[Pitch] Noncopyable (or "move-only") structs and enums

Oh hi, you're poking the ol' move-only bear again! The mem::forget stuff is interesting! :smile_cat:

Here are some useful links:

  • The Pain Of Linear Types In Rust - an article I wrote in the early days of the Swift team looking into "move-only types", discussing why "true linear types" (as opposed to the "affine types" that Rust has) are a huge mess. Also a look into what I originally believed to be the generics-migration story for Swift adopting move-only types back in 2017 (good call to punt on generics, Joe :joy_cat:).

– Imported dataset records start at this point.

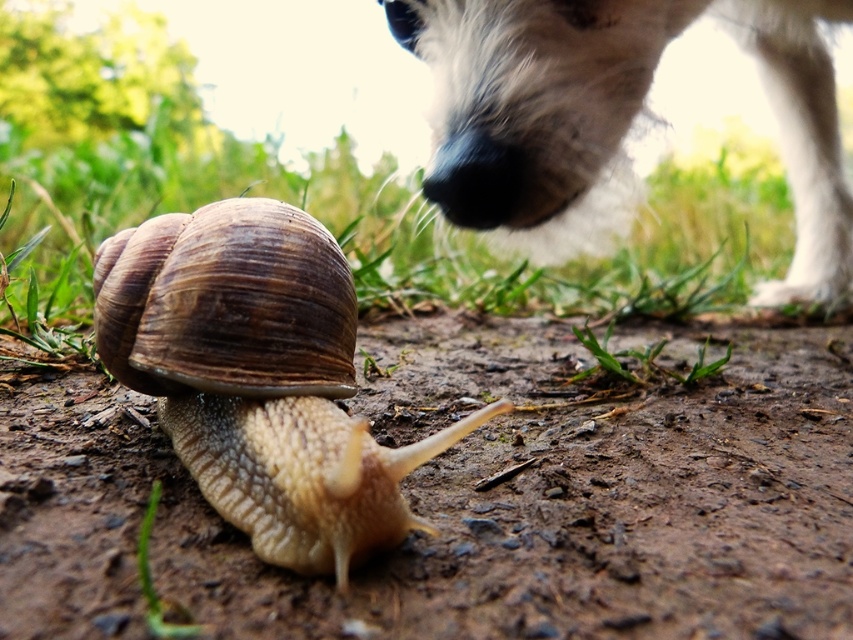 Can you confirm if green grass at lower left is bigger than white fluffy dog at upper right?

Yes.

Is point (410, 237) positioned in front of point (463, 224)?

No, it is behind (463, 224).

Identify the location of green grass at lower left. click(x=393, y=227).

Which is above, brown textured shell at center or green grass at lower left?

Positioned higher is green grass at lower left.

Can you confirm if brown textured shell at center is smaller than green grass at lower left?

Yes, brown textured shell at center is smaller than green grass at lower left.

What do you see at coordinates (258, 376) in the screenshot?
I see `brown textured shell at center` at bounding box center [258, 376].

Identify the location of brown textured shell at center. (258, 376).

Who is higher up, brown textured shell at center or white fluffy dog at upper right?

white fluffy dog at upper right is above.

Is point (293, 371) farther from camera compared to point (498, 61)?

No, (293, 371) is closer to viewer.

Identify the location of brown textured shell at center. The height and width of the screenshot is (640, 853). (258, 376). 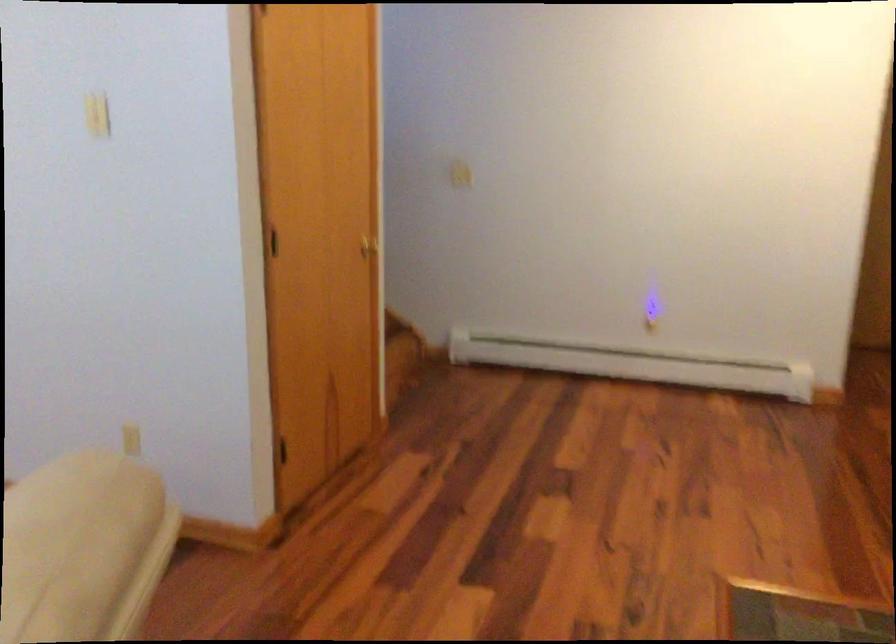 The image size is (896, 644). Describe the element at coordinates (367, 247) in the screenshot. I see `the small door knob` at that location. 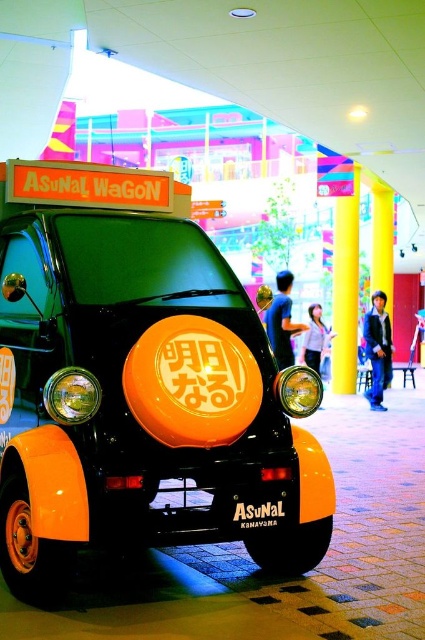 Question: Does orange matte vehicle at center lie in front of orange matte sign at center?

Choices:
 (A) yes
 (B) no

Answer: (A)

Question: Among these objects, which one is nearest to the camera?

Choices:
 (A) orange matte sign at center
 (B) orange matte vehicle at center

Answer: (B)

Question: Which point is farther from the camera taking this photo?

Choices:
 (A) (153, 458)
 (B) (241, 522)

Answer: (A)

Question: Does orange matte vehicle at center have a greater width compared to orange matte sign at center?

Choices:
 (A) yes
 (B) no

Answer: (A)

Question: Is orange matte vehicle at center to the left of orange matte sign at center from the viewer's perspective?

Choices:
 (A) no
 (B) yes

Answer: (B) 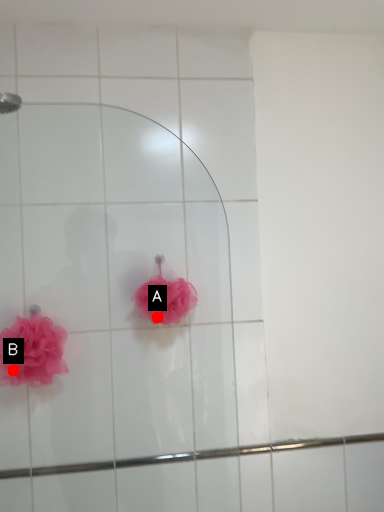 Question: Two points are circled on the image, labeled by A and B beside each circle. Which point appears closest to the camera in this image?

Choices:
 (A) A is closer
 (B) B is closer

Answer: (B) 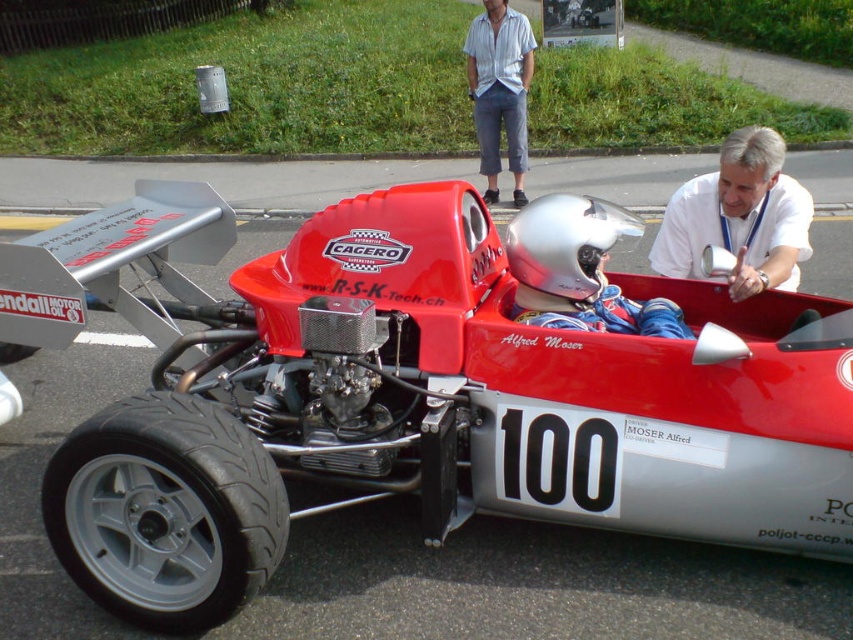 Locate an element on the screen. The height and width of the screenshot is (640, 853). white lanyard at upper center is located at coordinates (740, 218).

Consider the image. Between white lanyard at upper center and light blue cotton shirt at upper center, which one appears on the right side from the viewer's perspective?

white lanyard at upper center

This screenshot has height=640, width=853. In order to click on white lanyard at upper center in this screenshot , I will do `click(740, 218)`.

Which of these two, shiny red race car at center or light blue cotton shirt at upper center, stands shorter?

Standing shorter between the two is shiny red race car at center.

Which is in front, point (619, 476) or point (523, 170)?

Point (619, 476)

You are a GUI agent. You are given a task and a screenshot of the screen. Output one action in this format:
    pyautogui.click(x=<x>, y=<y>)
    Task: Click on the shiny red race car at center
    
    Given the screenshot: What is the action you would take?
    pyautogui.click(x=410, y=397)

Looking at this image, can you confirm if shiny red race car at center is wider than silver metallic helmet at center?

Indeed, shiny red race car at center has a greater width compared to silver metallic helmet at center.

Does point (161, 408) lie in front of point (624, 228)?

That is True.

I want to click on shiny red race car at center, so click(x=410, y=397).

  • Rustonomicon - Leaking - official documentation (also by me) on how to deal with the Possibility of leaking (mem::forget) when desiging safe abstractions around unsafe code, and some examples of APIs that had to be adjusted in The Leakpocalypse™ (where Rust came to terms with the fact that mem::forget could be emulated in safe code and so may as well be marked safe To Be Honest).

  • std::mem::ManuallyDrop a wrapper type that prevents the compiler from automatically dropping a value, allowing the developer to either forget it or drop it when they think is the right time. In essence, this type is inverted mem::forget: everything is forgotten by default, and you need to manually not-forget it.

  • Two Memory Bugs From Ringbahn - some cases where incorrect mem::forget usage resulted in double-drops (relevant to the checking stuff you added).

23 Likes

The docs for mem::forget cite Rc as a way to invent forgetting in safe code without it, but is there a way in Rust to invent forget for a lifetime-dependent value (which Rc seems like it can't since it would impose indefinite lifetime on the thing being refcounted)? Indiscriminate forget has come up as a wrinkle in answering the question "are locks movable without storing them in an out-of-line cell". Apple's os_unfair_lock for instance doesn't have any lingering OS resources when it's not in a locked state, so its unique owner is free to move the OS_UNFAIR_LOCK_INIT bit pattern around in memory to give the lock away. It only needs to be pinned in memory while locked, which can be handled by ensuring locking always happens within the lifetime of a borrow on the lock. That works great unless some jerk mem::forgets the MutexGuard that would normally unlock it, leaving the lock in a locked state while statically appearing to be un-borrowed again while the OS still has guns pointed at its current address, leading to hijinx if the presumptive owner of the lock moves it in this state. It seems to me that the "if it didn't exist, you could invent it" argument doesn't hold as strongly for lifetime-dependent type families like Mutex and MutexGuard, but maybe I'm missing the trick to invent it in this case and it's all hopeless.

1 Like

Apologies I am a bit sick so this might be slightly incoherent.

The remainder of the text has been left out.